Task item
Please return each entry that follows exactly as given, but without pictures.

Dataset records

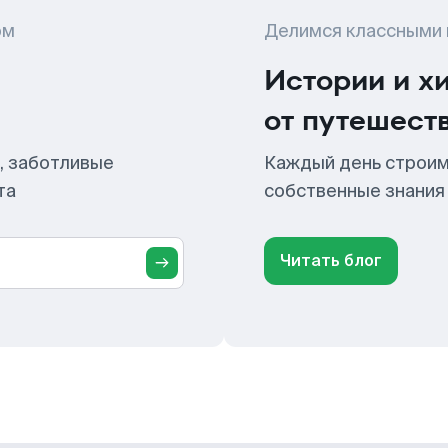
ом
Делимся классными
Истории и х
от путешест
, заботливые
Каждый день строим
та
собственные знания
Читать блог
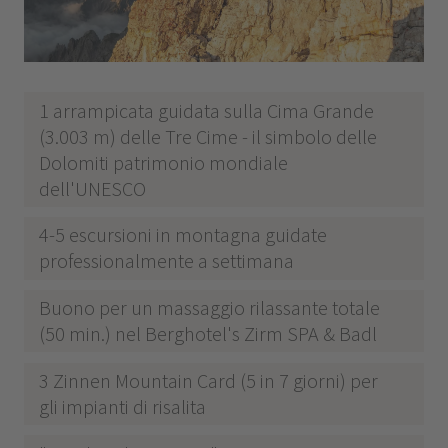
1 arrampicata guidata sulla Cima Grande
(3.003 m) delle Tre Cime - il simbolo delle
Dolomiti patrimonio mondiale
dell'UNESCO
4-5 escursioni in montagna guidate
professionalmente a settimana
Buono per un massaggio rilassante totale
(50 min.) nel Berghotel's Zirm SPA & Badl
3 Zinnen Mountain Card (5 in 7 giorni) per
gli impianti di risalita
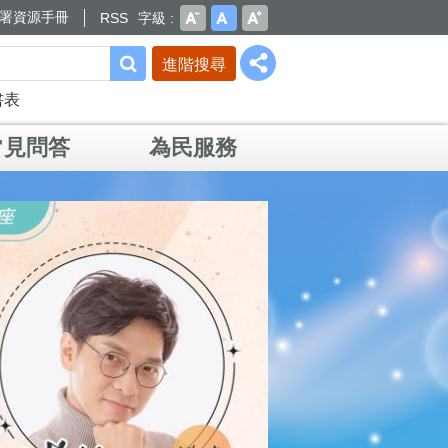
署資源手冊
RSS
字級
進階搜尋
書表
常見問答
為民服務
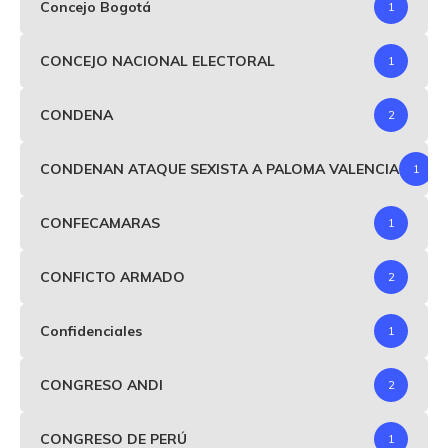
Concejo Bogotá
1
CONCEJO NACIONAL ELECTORAL
1
CONDENA
2
CONDENAN ATAQUE SEXISTA A PALOMA VALENCIA
1
CONFECAMARAS
1
CONFICTO ARMADO
2
Confidenciales
1
CONGRESO ANDI
2
CONGRESO DE PERÚ
1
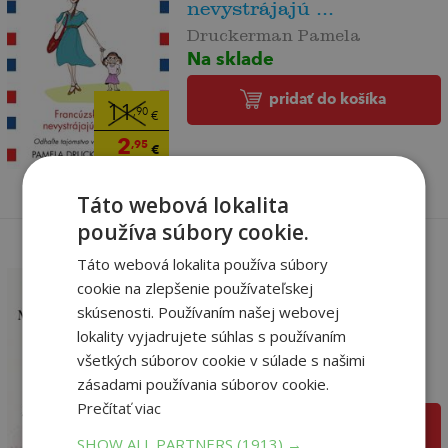
nevystrájajú ...
Druckerman Pamela
Na sklade
pridať do košíka
11
,90
€
2
,95
€
Táto webová lokalita
používa súbory cookie.
Táto webová lokalita používa súbory
cookie na zlepšenie používateľskej
skúsenosti. Používaním našej webovej
Čaro rodičovstva 2: Čas
zázrakov
lokality vyjadrujete súhlas s používaním
všetkých súborov cookie v súlade s našimi
Montgomeryová Hedvig
zásadami používania súborov cookie.
Na sklade
Prečítať viac
pridať do košíka
10
,90
€
SHOW ALL PARTNERS
(1913) →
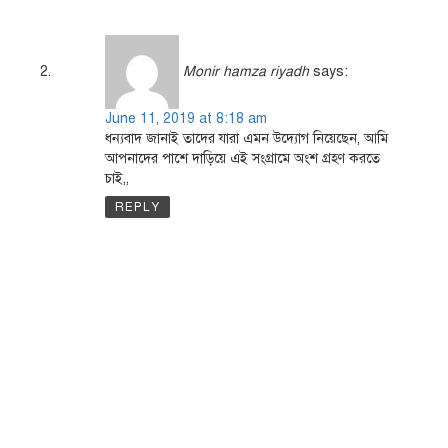
Monir hamza riyadh
says:
June 11, 2019 at 8:18 am
ধন্যবাদ জানাই তাদের যারা এমন উদ্যোগ নিয়েছেন, আমি
আপনাদের পাশে দাড়িয়ে এই সংগ্রামে অংশ গ্রহণ করতে
চাই,,
REPLY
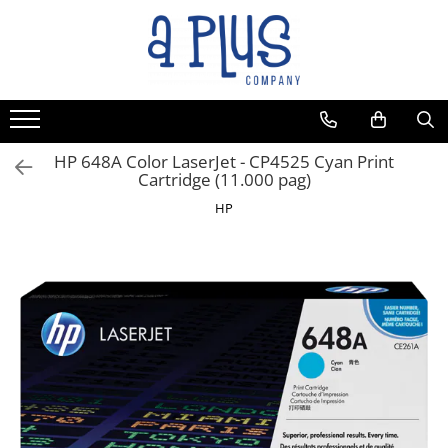
Toate Produsele
Benzi pentru etichete
Cartuse de cerneala
Cartuse toner
HP 648A Color LaserJet - CP4525 Cyan Print
Cartridge (11.000 pag)
Colectoare toner rezidual
HP
Kit mentenanta
Unitate cilindru (Drum unit)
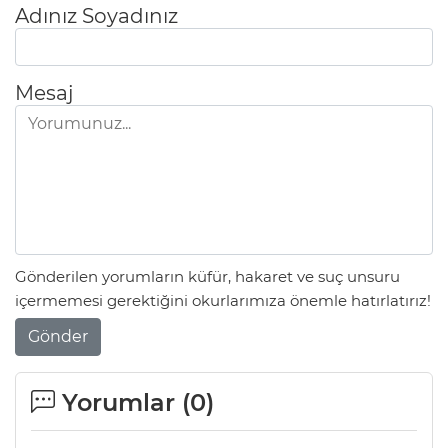
Adınız Soyadınız
Mesaj
Gönderilen yorumların küfür, hakaret ve suç unsuru
içermemesi gerektiğini okurlarımıza önemle hatırlatırız!
Gönder
Yorumlar (
0
)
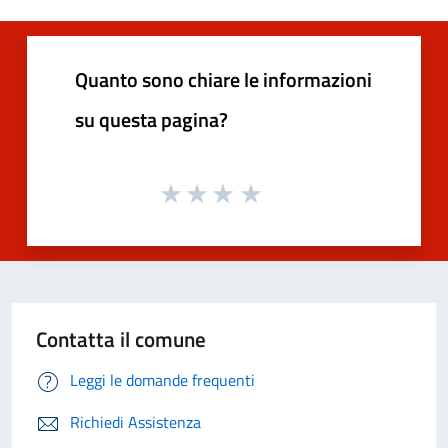
Quanto sono chiare le informazioni
su questa pagina?
Contatta il comune
Leggi le domande frequenti
Richiedi Assistenza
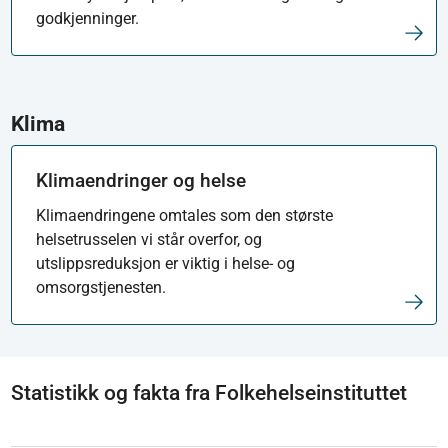
godkjenninger.
Klima
Klimaendringer og helse
Klimaendringene omtales som den største
helsetrusselen vi står overfor, og
utslippsreduksjon er viktig i helse- og
omsorgstjenesten.
Statistikk og fakta fra Folkehelseinstituttet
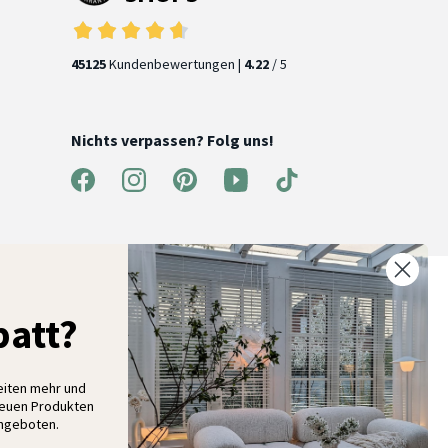
45125
Kundenbewertungen |
4.22
/ 5
Nichts verpassen? Folg uns!
% Rabatt auf deine erste Bestellung
att?
elde dich für unseren Newsletter an und entdecke neue
ollektionen, Angebote und Wohnideen als Erstes
eiten mehr und
neuen Produkten
Angeboten.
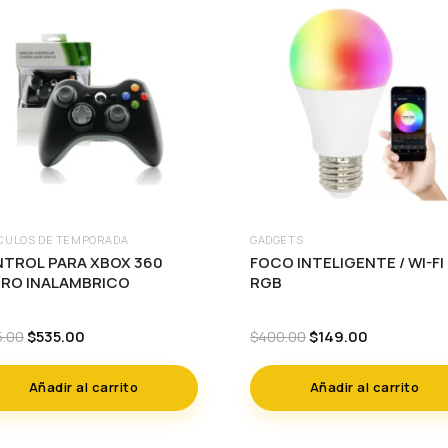
CULOS DE TEMPORADA
GADGETS
TROL PARA XBOX 360
FOCO INTELIGENTE / WI-FI
RO INALAMBRICO
RGB
Original
Current
Original
Current
$
535.00
$
149.00
5.00
$
400.00
price
price
price
price
was:
is:
was:
is:
Añadir al carrito
Añadir al carrito
$995.00.
$535.00.
$400.00.
$149.00.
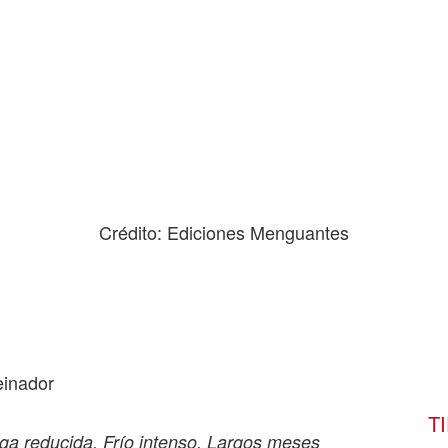
Crédito: Ediciones Menguantes
Peinador
T
aga reducida. Frío intenso. Largos meses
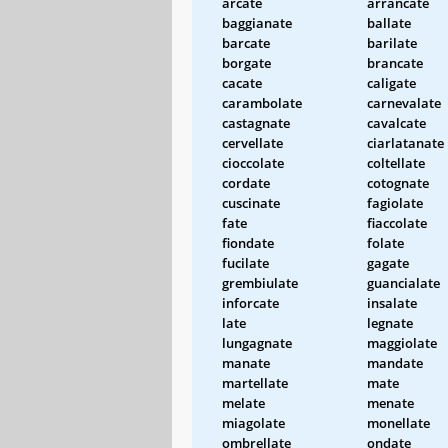
arcate
arrancate
baggianate
ballate
barcate
barilate
borgate
brancate
cacate
caligate
carambolate
carnevalate
castagnate
cavalcate
cervellate
ciarlatanate
cioccolate
coltellate
cordate
cotognate
cuscinate
fagiolate
fate
fiaccolate
fiondate
folate
fucilate
gagate
grembiulate
guancialate
inforcate
insalate
late
legnate
lungagnate
maggiolate
manate
mandate
martellate
mate
melate
menate
miagolate
monellate
ombrellate
ondate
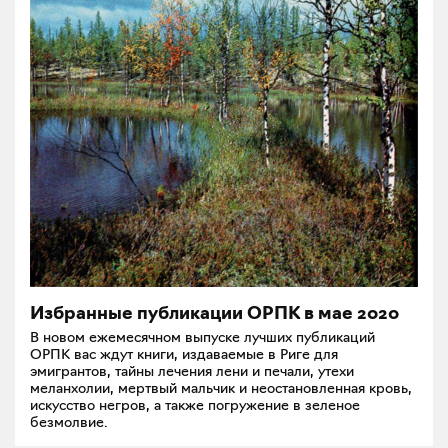
Избранные публикации ОРПК в мае 2020
В новом ежемесячном выпуске лучших публикаций
ОРПК вас ждут книги, издаваемые в Риге для
эмигрантов, тайны лечения лени и печали, утехи
меланхолии, мертвый мальчик и неостановленная кровь,
искусство негров, а также погружение в зеленое
безмолвие.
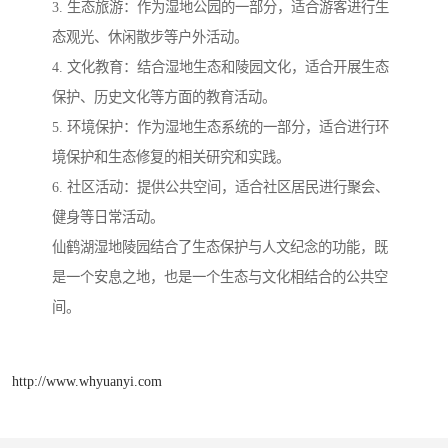
3. 生态旅游：作为湿地公园的一部分，适合游客进行生
态观光、休闲散步等户外活动。
4. 文化教育：结合湿地生态和陵园文化，适合开展生态
保护、历史文化等方面的教育活动。
5. 环境保护：作为湿地生态系统的一部分，适合进行环
境保护和生态修复的相关研究和实践。
6. 社区活动：提供公共空间，适合社区居民进行聚会、
健身等日常活动。
仙鹤湖湿地陵园结合了生态保护与人文纪念的功能，既
是一个安息之地，也是一个生态与文化相结合的公共空
间。
http://www.whyuanyi.com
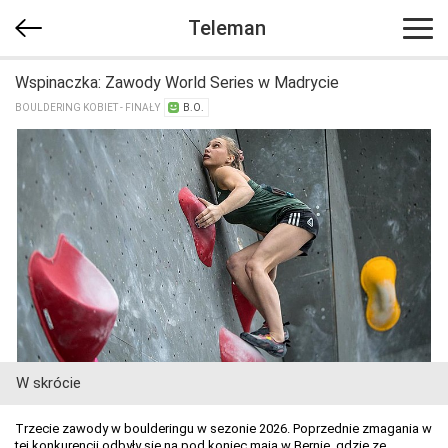
Teleman
Wspinaczka: Zawody World Series w Madrycie
BOULDERING KOBIET - FINAŁY
B.O.
W skrócie
Trzecie zawody w boulderingu w sezonie 2026. Poprzednie zmagania w
tej konkurencji odbyły się na pod koniec maja w Bernie, gdzie ze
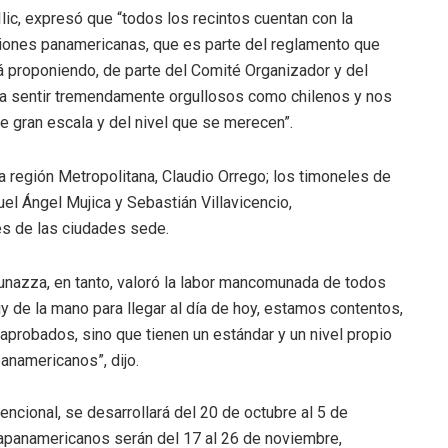
ic, expresó que “todos los recintos cuentan con la
iones panamericanas, que es parte del reglamento que
tá proponiendo, de parte del Comité Organizador y del
s a sentir tremendamente orgullosos como chilenos y nos
 gran escala y del nivel que se merecen”.
 región Metropolitana, Claudio Orrego; los timoneles de
el Ángel Mujica y Sebastián Villavicencio,
es de las ciudades sede.
Cunazza, en tanto, valoró la labor mancomunada de todos
de la mano para llegar al día de hoy, estamos contentos,
aprobados, sino que tienen un estándar y un nivel propio
namericanos”, dijo.
ncional, se desarrollará del 20 de octubre al 5 de
apanamericanos serán del 17 al 26 de noviembre,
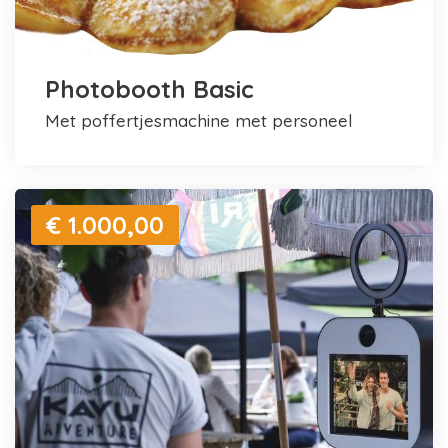
Photobooth Basic
met poffertjesmachine met personeel
€ 1.000,00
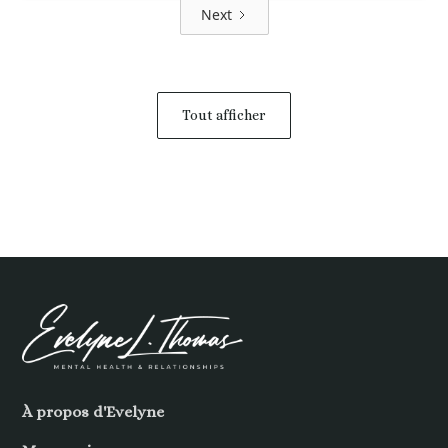
Next
Tout afficher
À propos d'Evelyne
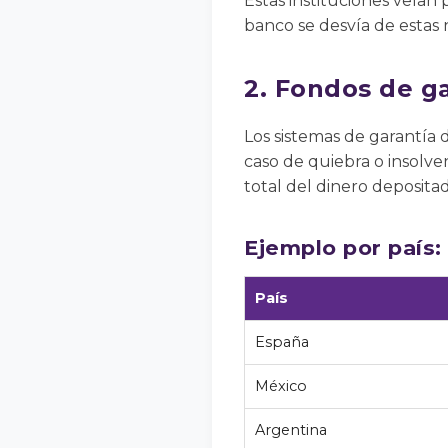
Estas instituciones velan
banco se desvía de estas 
2. Fondos de g
Los sistemas de garantía 
caso de quiebra o insolve
total del dinero deposita
Ejemplo por país:
País
España
México
Argentina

Written solution
ом
Делимся классными
Истории и х
от путешест
, заботливые
Каждый день строим
та
собственные знания
Читать блог
1 arrampicata guidata sulla Cima Grande
(3.003 m) delle Tre Cime - il simbolo delle
Dolomiti patrimonio mondiale
dell'UNESCO
4-5 escursioni in montagna guidate
professionalmente a settimana
Buono per un massaggio rilassante totale
(50 min.) nel Berghotel's Zirm SPA & Badl
3 Zinnen Mountain Card (5 in 7 giorni) per
gli impianti di risalita
署資源手冊
RSS
字級
進階搜尋
書表
常見問答
為民服務
Concejo Bogotá
1
CONCEJO NACIONAL ELECTORAL
1
CONDENA
2
CONDENAN ATAQUE SEXISTA A PALOMA VALENCIA
1
CONFECAMARAS
1
CONFICTO ARMADO
2
Confidenciales
1
CONGRESO ANDI
2
CONGRESO DE PERÚ
1
nevystrájajú ...
Druckerman Pamela
Na sklade
pridať do košíka
11
,90
€
2
,95
€
Táto webová lokalita
používa súbory cookie.
Táto webová lokalita používa súbory
cookie na zlepšenie používateľskej
skúsenosti. Používaním našej webovej
Čaro rodičovstva 2: Čas
zázrakov
lokality vyjadrujete súhlas s používaním
všetkých súborov cookie v súlade s našimi
Montgomeryová Hedvig
zásadami používania súborov cookie.
Na sklade
Prečítať viac
pridať do košíka
10
,90
€
SHOW ALL PARTNERS
(1913) →
Monir hamza riyadh
says:
June 11, 2019 at 8:18 am
ধন্যবাদ জানাই তাদের যারা এমন উদ্যোগ নিয়েছেন, আমি
আপনাদের পাশে দাড়িয়ে এই সংগ্রামে অংশ গ্রহণ করতে
চাই,,
REPLY
Toate Produsele
Benzi pentru etichete
Cartuse de cerneala
Cartuse toner
HP 648A Color LaserJet - CP4525 Cyan Print
Cartridge (11.000 pag)
Colectoare toner rezidual
HP
Kit mentenanta
Unitate cilindru (Drum unit)
Adınız Soyadınız
Mesaj
Gönderilen yorumların küfür, hakaret ve suç unsuru
içermemesi gerektiğini okurlarımıza önemle hatırlatırız!
Gönder
Yorumlar (
0
)
Quanto sono chiare le informazioni
su questa pagina?
Contatta il comune
Leggi le domande frequenti
Richiedi Assistenza
godkjenninger.
Klima
Klimaendringer og helse
Klimaendringene omtales som den største
helsetrusselen vi står overfor, og
utslippsreduksjon er viktig i helse- og
omsorgstjenesten.
Statistikk og fakta fra Folkehelseinstituttet
45125
Kundenbewertungen |
4.22
/ 5
Nichts verpassen? Folg uns!
% Rabatt auf deine erste Bestellung
att?
elde dich für unseren Newsletter an und entdecke neue
ollektionen, Angebote und Wohnideen als Erstes
eiten mehr und
neuen Produkten
Angeboten.
CULOS DE TEMPORADA
GADGETS
TROL PARA XBOX 360
FOCO INTELIGENTE / WI-FI
RO INALAMBRICO
RGB
Original
Current
Original
Current
$
535.00
$
149.00
5.00
$
400.00
price
price
price
price
was:
is:
was:
is:
Añadir al carrito
Añadir al carrito
$995.00.
$535.00.
$400.00.
$149.00.
Crédito: Ediciones Menguantes
Peinador
T
aga reducida. Frío intenso. Largos meses
arcate
arrancate
baggianate
ballate
barcate
barilate
borgate
brancate
cacate
caligate
carambolate
carnevalate
castagnate
cavalcate
cervellate
ciarlatanate
cioccolate
coltellate
cordate
cotognate
cuscinate
fagiolate
fate
fiaccolate
fiondate
folate
fucilate
gagate
grembiulate
guancialate
inforcate
insalate
late
legnate
lungagnate
maggiolate
manate
mandate
martellate
mate
melate
menate
miagolate
monellate
ombrellate
ondate
Избранные публикации ОРПК в мае 2020
В новом ежемесячном выпуске лучших публикаций
ОРПК вас ждут книги, издаваемые в Риге для
эмигрантов, тайны лечения лени и печали, утехи
меланхолии, мертвый мальчик и неостановленная кровь,
искусство негров, а также погружение в зеленое
безмолвие.
3. 生态旅游：作为湿地公园的一部分，适合游客进行生
态观光、休闲散步等户外活动。
4. 文化教育：结合湿地生态和陵园文化，适合开展生态
保护、历史文化等方面的教育活动。
5. 环境保护：作为湿地生态系统的一部分，适合进行环
境保护和生态修复的相关研究和实践。
6. 社区活动：提供公共空间，适合社区居民进行聚会、
健身等日常活动。
仙鹤湖湿地陵园结合了生态保护与人文纪念的功能，既
是一个安息之地，也是一个生态与文化相结合的公共空
间。
http://www.whyuanyi.com
Teleman
Wspinaczka: Zawody World Series w Madrycie
BOULDERING KOBIET - FINAŁY
B.O.
W skrócie
Trzecie zawody w boulderingu w sezonie 2026. Poprzednie zmagania w
tej konkurencji odbyły się na pod koniec maja w Bernie, gdzie ze
ic, expresó que “todos los recintos cuentan con la
iones panamericanas, que es parte del reglamento que
tá proponiendo, de parte del Comité Organizador y del
s a sentir tremendamente orgullosos como chilenos y nos
 gran escala y del nivel que se merecen”.
 región Metropolitana, Claudio Orrego; los timoneles de
el Ángel Mujica y Sebastián Villavicencio,
es de las ciudades sede.
Cunazza, en tanto, valoró la labor mancomunada de todos
de la mano para llegar al día de hoy, estamos contentos,
aprobados, sino que tienen un estándar y un nivel propio
namericanos”, dijo.
ncional, se desarrollará del 20 de octubre al 5 de
apanamericanos serán del 17 al 26 de noviembre,
Photobooth Basic
met poffertjesmachine met personeel
€ 1.000,00
Next
Tout afficher
À propos d'Evelyne
Estas instituciones velan
banco se desvía de estas 
2. Fondos de g
Los sistemas de garantía 
caso de quiebra o insolve
total del dinero deposita
Ejemplo por país:
País
España
México
Argentina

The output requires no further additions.